> What you should do
Set down each record below exactly as it stands. Pictures are not part of the copy.

> Records for the task
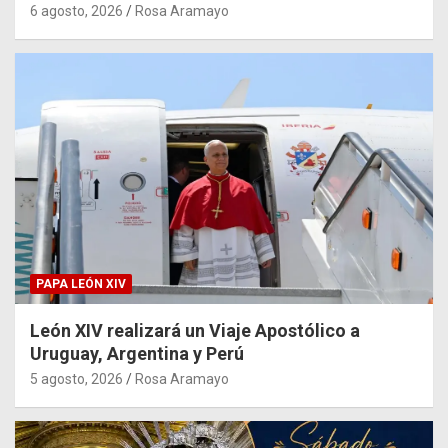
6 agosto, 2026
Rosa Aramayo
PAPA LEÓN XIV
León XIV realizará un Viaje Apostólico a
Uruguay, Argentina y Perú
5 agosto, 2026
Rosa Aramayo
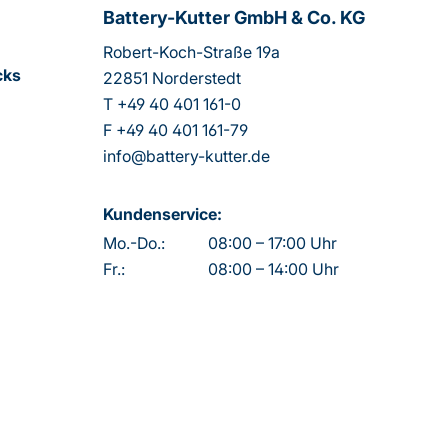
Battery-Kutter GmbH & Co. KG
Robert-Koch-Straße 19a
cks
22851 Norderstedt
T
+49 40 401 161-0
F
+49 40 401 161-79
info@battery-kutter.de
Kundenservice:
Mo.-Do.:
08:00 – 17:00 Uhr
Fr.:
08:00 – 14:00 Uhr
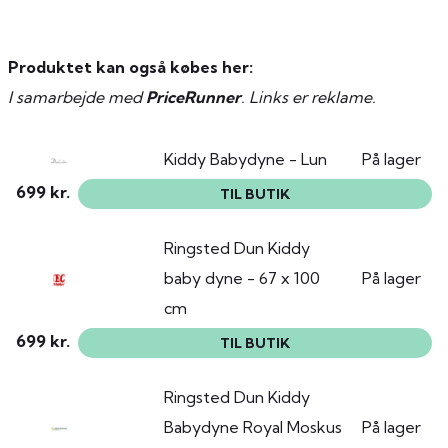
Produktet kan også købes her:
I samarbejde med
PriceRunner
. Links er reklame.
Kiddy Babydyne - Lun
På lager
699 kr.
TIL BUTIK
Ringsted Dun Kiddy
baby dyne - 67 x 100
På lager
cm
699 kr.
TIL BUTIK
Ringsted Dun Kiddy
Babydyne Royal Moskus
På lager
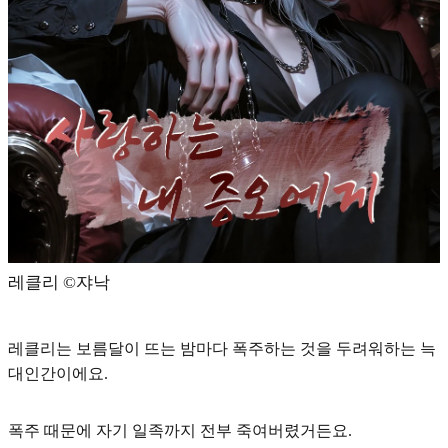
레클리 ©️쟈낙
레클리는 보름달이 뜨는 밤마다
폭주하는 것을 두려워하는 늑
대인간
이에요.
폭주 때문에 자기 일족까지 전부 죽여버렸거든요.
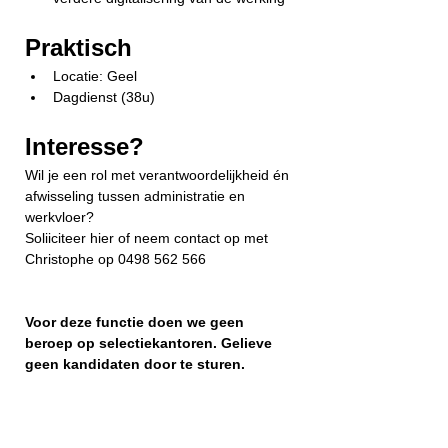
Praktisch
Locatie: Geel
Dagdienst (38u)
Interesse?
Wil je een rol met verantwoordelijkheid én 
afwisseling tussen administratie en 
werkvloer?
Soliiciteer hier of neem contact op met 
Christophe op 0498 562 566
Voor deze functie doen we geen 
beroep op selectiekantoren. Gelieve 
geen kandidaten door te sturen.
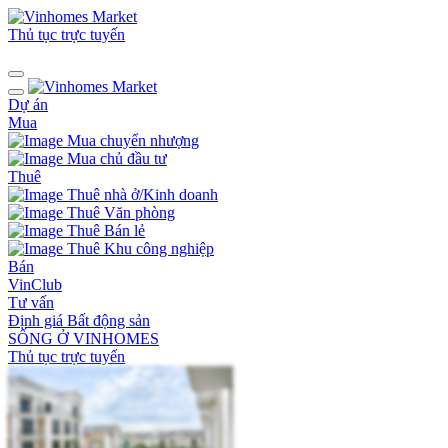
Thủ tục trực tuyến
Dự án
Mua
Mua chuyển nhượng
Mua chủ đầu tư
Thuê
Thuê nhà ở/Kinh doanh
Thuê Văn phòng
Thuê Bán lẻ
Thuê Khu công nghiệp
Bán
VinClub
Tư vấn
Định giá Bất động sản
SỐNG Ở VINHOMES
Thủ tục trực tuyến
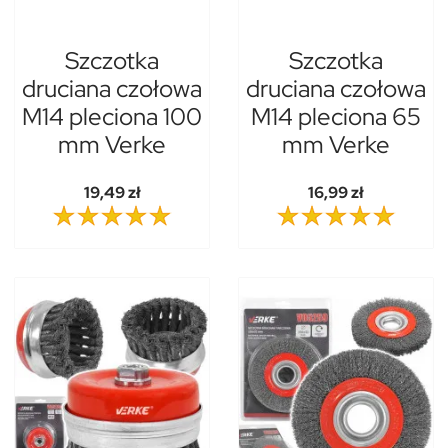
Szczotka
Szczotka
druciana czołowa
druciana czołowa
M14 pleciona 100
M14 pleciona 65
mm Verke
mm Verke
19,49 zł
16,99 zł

> Output for this exercise
6 agosto, 2026
Rosa Aramayo
PAPA LEÓN XIV
León XIV realizará un Viaje Apostólico a
Uruguay, Argentina y Perú
5 agosto, 2026
Rosa Aramayo
Battery-Kutter GmbH & Co. KG
Robert-Koch-Straße 19a
cks
22851 Norderstedt
T
+49 40 401 161-0
F
+49 40 401 161-79
info@battery-kutter.de
Kundenservice:
Mo.-Do.:
08:00 – 17:00 Uhr
Fr.:
08:00 – 14:00 Uhr
Produktet kan også købes her:
I samarbejde med
PriceRunner
. Links er reklame.
Kiddy Babydyne - Lun
På lager
699 kr.
TIL BUTIK
Ringsted Dun Kiddy
baby dyne - 67 x 100
På lager
cm
699 kr.
TIL BUTIK
Ringsted Dun Kiddy
Babydyne Royal Moskus
På lager
레클리 ©️쟈낙
레클리는 보름달이 뜨는 밤마다
폭주하는 것을 두려워하는 늑
대인간
이에요.
폭주 때문에 자기 일족까지 전부 죽여버렸거든요.
Praktisch
Locatie: Geel
Dagdienst (38u)
Interesse?
Wil je een rol met verantwoordelijkheid én 
afwisseling tussen administratie en 
werkvloer?
Soliiciteer hier of neem contact op met 
Christophe op 0498 562 566
Voor deze functie doen we geen 
beroep op selectiekantoren. Gelieve 
geen kandidaten door te sturen.
Thủ tục trực tuyến
Dự án
Mua
Mua chuyển nhượng
Mua chủ đầu tư
Thuê
Thuê nhà ở/Kinh doanh
Thuê Văn phòng
Thuê Bán lẻ
Thuê Khu công nghiệp
Bán
VinClub
Tư vấn
Định giá Bất động sản
SỐNG Ở VINHOMES
Thủ tục trực tuyến
Szczotka
Szczotka
druciana czołowa
druciana czołowa
M14 pleciona 100
M14 pleciona 65
mm Verke
mm Verke
19,49 zł
16,99 zł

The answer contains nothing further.